What is the risk of nephrogenic systemic fibrosis associated with gadolinium (Gadolinium-based contrast agent) use in a post-lung transplant patient with Acute Kidney Injury (AKI)?

From the Guidelines

Gadolinium-based contrast agents can be used in post-lung transplant patients with acute kidney injury (AKI) when the diagnostic benefit outweighs the risk of nephrogenic systemic fibrosis (NSF), and group II gadolinium-based contrast media (GBCM) are preferred due to their lower risk of NSF 1. When considering the use of gadolinium-based contrast agents in post-lung transplant patients with AKI, it is essential to weigh the potential benefits against the risks. The risk of NSF is a significant concern, but the use of group II GBCM can minimize this risk.

Key Considerations

• The estimated glomerular filtration rate (eGFR) should be assessed before administration, but kidney function screening is optional for group II GBCM 1.
• Alternative imaging techniques without gadolinium should be considered when possible, such as non-contrast MRI sequences or other imaging modalities.
• If gadolinium must be used, the lowest possible dose should be administered, and prompt hemodialysis following the procedure may be considered for patients already on dialysis, though evidence for its effectiveness in preventing NSF is limited 1.
• The risk of NSF must be carefully weighed against the diagnostic benefit, with full documentation of the decision-making process and informed consent from the patient.

Recommendations

• Use group II GBCM, such as macrocyclic gadolinium agents (e.g., gadoterate meglumine, gadobutrol, or gadoteridol), at the lowest possible dose 1.
• Avoid using gadolinium-based contrast agents if eGFR is below 30 mL/min/1.73m², unless the diagnostic benefit outweighs the risk of NSF 1.
• Consider alternative imaging techniques without gadolinium when possible.
• Document the decision-making process and obtain informed consent from the patient.

From the FDA Drug Label

WARNING: RISK ASSOCIATED WITH INTRATHECAL USE and NEPHROGENIC SYSTEMIC FIBROSIS Nephrogenic Systemic Fibrosis GBCAs increase the risk for nephrogenic systemic fibrosis (NSF) among patients with impaired elimination of the drugs. Avoid use of Gadoteridol injection in these patients unless the diagnostic information is essential and not available with non-contrasted MRI or other modalities NSF may result in fatal or debilitating systemic fibrosis affecting the skin, muscle and internal organs. The risk for NSF appears highest among patients with: chronic, severe kidney disease (GFR less than 30 mL/min/1. 73 m 2), or acute kidney injury

The use of gadolinium contrast in a post-lung transplant patient with AKI (acute kidney injury) poses a risk of fibrosis, specifically nephrogenic systemic fibrosis (NSF).

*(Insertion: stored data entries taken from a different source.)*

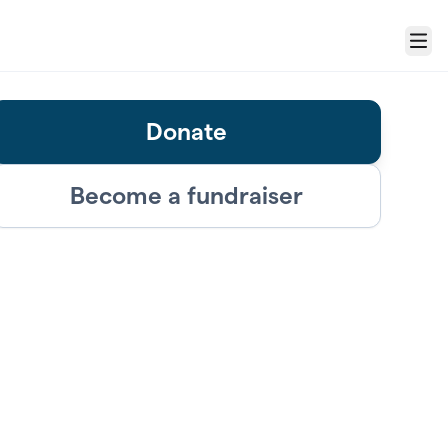
Menu
Donate
Become a fundraiser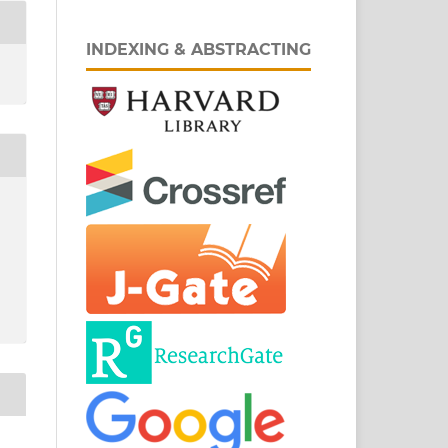
INDEXING & ABSTRACTING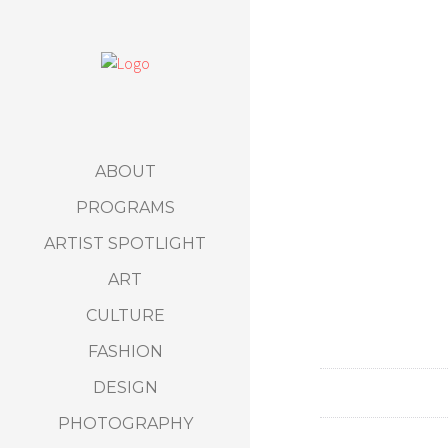
ABOUT
PROGRAMS
ARTIST SPOTLIGHT
ART
CULTURE
FASHION
DESIGN
PHOTOGRAPHY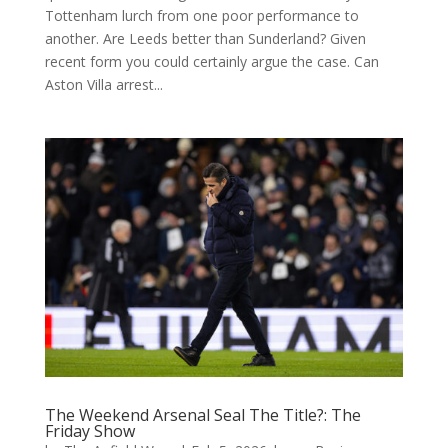
Tottenham lurch from one poor performance to
another. Are Leeds better than Sunderland? Given
recent form you could certainly argue the case. Can
Aston Villa arrest...
The Weekend Arsenal Seal The Title?: The
Friday Show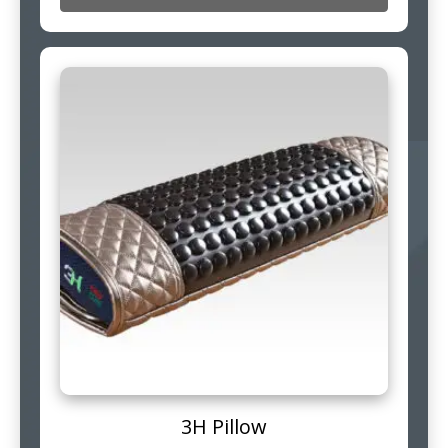
3H Pillow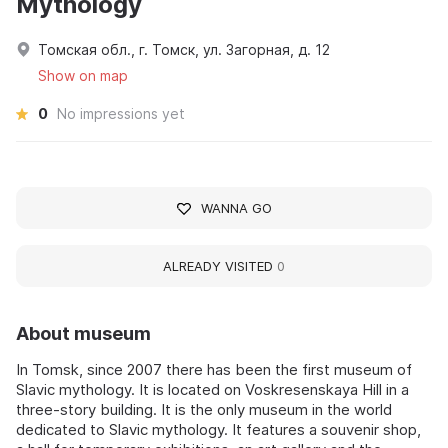
Mythology
Томская обл., г. Томск, ул. Загорная, д. 12
Show on map
0
No impressions yet
WANNA GO
ALREADY VISITED
0
About museum
In Tomsk, since 2007 there has been the first museum of
Slavic mythology. It is located on Voskresenskaya Hill in a
three-story building. It is the only museum in the world
dedicated to Slavic mythology. It features a souvenir shop,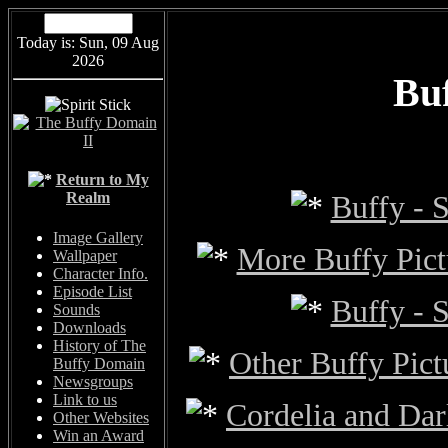
Today is: Sun, 09 Aug
2026
Buf
Return to My
Realm
Buffy - S
Image Gallery
More Buffy Pictu
Wallpaper
Character Info.
Episode List
Buffy - S
Sounds
Downloads
History of The
Other Buffy Pict
Buffy Domain
Newsgroups
Link to us
Cordelia and Dar
Other Websites
Win an Award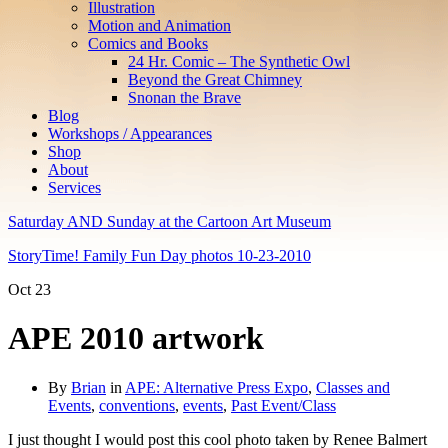
Illustration
Motion and Animation
Comics and Books
24 Hr. Comic – The Synthetic Owl
Beyond the Great Chimney
Snonan the Brave
Blog
Workshops / Appearances
Shop
About
Services
Saturday AND Sunday at the Cartoon Art Museum
StoryTime! Family Fun Day photos 10-23-2010
Oct
23
APE 2010 artwork
By
Brian
in
APE: Alternative Press Expo
,
Classes and
Events
,
conventions
,
events
,
Past Event/Class
I just thought I would post this cool photo taken by Renee Balmert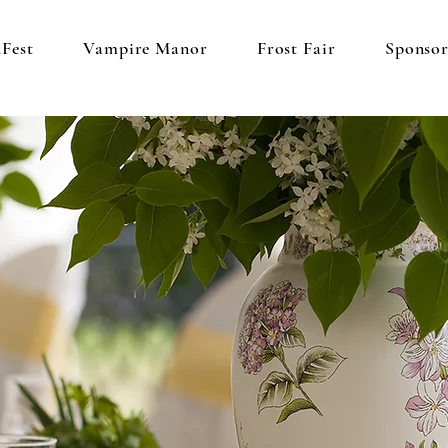
Fest
Vampire Manor
Frost Fair
Sponso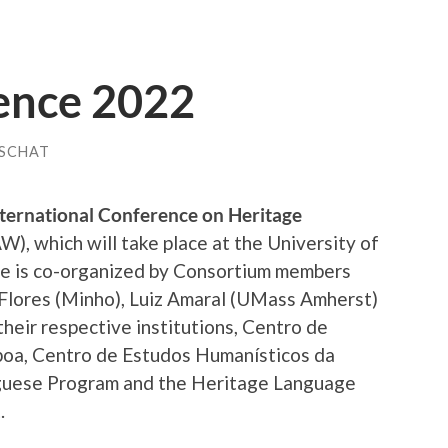
nce 2022
USCHAT
ternational Conference on Heritage
), which will take place at the University of
ce is co-organized by Consortium members
a Flores (Minho), Luiz Amaral (UMass Amherst)
heir respective institutions, Centro de
sboa, Centro de Estudos Humanísticos da
guese Program and the Heritage Language
.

• The patient's AKI increases the risk for NSF.
• Gadolinium-based contrast agents (GBCAs), such as gadoteridol, should be avoided in patients with impaired renal function unless essential and no alternative diagnostic methods are available 2. The risk of NSF is highest in patients with severe kidney disease or acute kidney injury, and the use of GBCAs in these patients may result in fatal or debilitating systemic fibrosis.

From the Research

Gadolinium Contrast in Post Lung Transplant Patient with AKI Risk of Fibrosis

• The use of gadolinium-based contrast agents in patients with renal impairment, such as those with acute kidney injury (AKI) after lung transplantation, is associated with an increased risk of nephrogenic systemic fibrosis (NSF) 3.
• NSF is a multisystem disease that can be severely debilitating and sometimes fatal, and its risk factors include renal impairment and proinflammatory conditions, such as major surgery and vascular events 3.
• The development of AKI after lung transplantation is a common complication, with an incidence of 42% reported in a Swedish nationwide study 4.
• AKI after lung transplantation is associated with increased mortality and morbidity, and its risk factors include preoperative factors such as higher body mass index, longer time on transplantation waiting list, re-transplantation, and moderate to severe tricuspid regurgitation 4.
• Intraoperative factors, such as the use of cardiopulmonary bypass, increasing number of transfused red blood cell units, and use of immunosuppressive therapy other than routine, are also independently associated with an increased incidence of AKI 4.
• The development of AKI is associated with negative clinical outcomes, including increased time to extubation, length of stay in the intensive care unit, and increased rate of primary graft dysfunction and 30-day mortality 4.
• Close monitoring of urine output and serum creatinine levels, as well as specific biomarkers, may promote early recognition of AKI and rapid nephrology intervention to improve outcomes 5.
• Combining renal protection strategies with the use of new biomarkers to develop early kidney risk identification and protection protocols is a promising idea that requires further investigation 5.